The government has issued a warning to hospital trusts that use short-term contracts to avoid paying tax.
Chief secretary to the Treasury Danny Alexander has reportedly penned a letter to the Recruitment and Employers Confederation stating that trusts should either employ temporary locum doctors like normal staff or pay VAT on the cost of hiring them.
Up to 30 trusts in England are thought to be using new forms of short-term contracts on which tax is not payable. These are used instead of the traditional agency model, which sees locum agencies charge the hospital a fee plus VAT.
ITV News reports that the schemes have been developed by accountancy firms for the purpose of avoiding tax.
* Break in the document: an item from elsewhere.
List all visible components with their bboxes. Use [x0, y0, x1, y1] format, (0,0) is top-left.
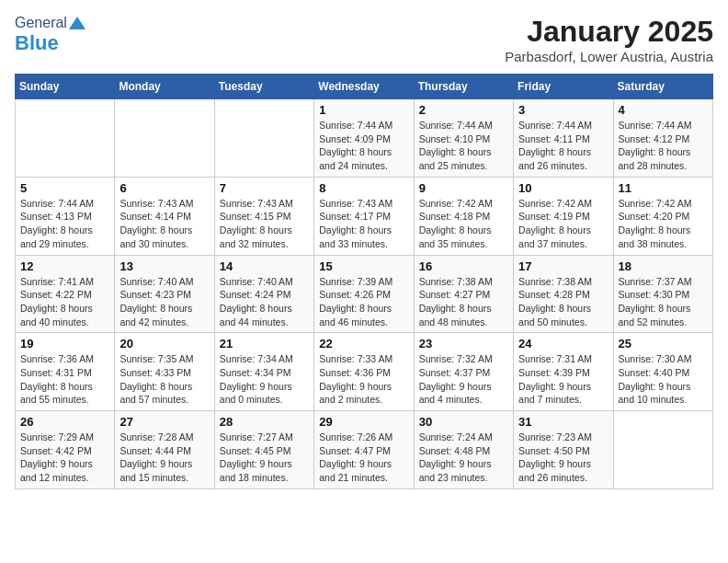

Some doctors are reportedly hired for only one shift at a time, with some having up to 200 P45s.
HMRC has promised to investigate the trusts using the system, but Mr Alexander appears to believe that the practice of using very short-term contracts should be stamped out altogether.
In the letter seen by ITV News he wrote: “The issue here is whether NHS trusts employ people, and assume the related costs, risk and responsibilities, or whether they make use of agency staff and incur VAT.”
Mr Alexander said no VAT is due in cases where evidence confirms that staff are directly employed by trusts on short-term contracts, with the trusts taking on the liabilities of an employer.
He added: “The evidence will include the length of time that the person is engaged for, for example, HMRC would not consider a placement for a period of one shift to be consistent with a contract of employment, but instead, would see that as indicating the agency is making a supply of staff liable to VAT.”